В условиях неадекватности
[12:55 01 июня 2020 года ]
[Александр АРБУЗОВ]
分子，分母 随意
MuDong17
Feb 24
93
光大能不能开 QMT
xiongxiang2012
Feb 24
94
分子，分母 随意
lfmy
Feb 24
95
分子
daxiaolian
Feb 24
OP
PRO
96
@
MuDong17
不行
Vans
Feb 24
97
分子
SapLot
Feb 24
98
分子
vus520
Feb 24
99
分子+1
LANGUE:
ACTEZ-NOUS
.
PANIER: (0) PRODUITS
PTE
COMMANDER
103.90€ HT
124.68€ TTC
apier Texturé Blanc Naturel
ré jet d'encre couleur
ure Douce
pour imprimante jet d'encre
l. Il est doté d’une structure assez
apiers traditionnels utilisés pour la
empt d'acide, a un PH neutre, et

---

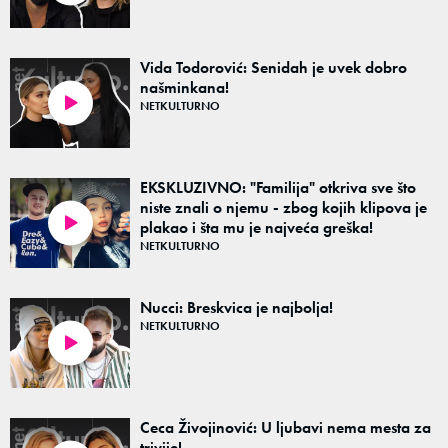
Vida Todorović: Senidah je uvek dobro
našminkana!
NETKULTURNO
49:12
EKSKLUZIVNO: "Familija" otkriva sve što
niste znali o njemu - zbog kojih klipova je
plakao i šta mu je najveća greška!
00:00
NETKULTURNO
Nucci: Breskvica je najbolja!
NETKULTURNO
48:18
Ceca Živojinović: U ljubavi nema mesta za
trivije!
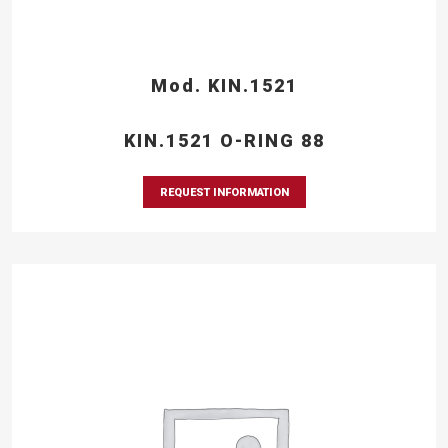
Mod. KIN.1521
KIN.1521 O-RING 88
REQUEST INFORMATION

Try it – Transcribe the records above exactly, beginning at the line that contains "l. Il est doté d’une structure assez" and ending with the line that contains "empt d'acide, a un PH neutre, et", both included, and nothing else.

Reply to the task –
l. Il est doté d’une structure assez
apiers traditionnels utilisés pour la
empt d'acide, a un PH neutre, et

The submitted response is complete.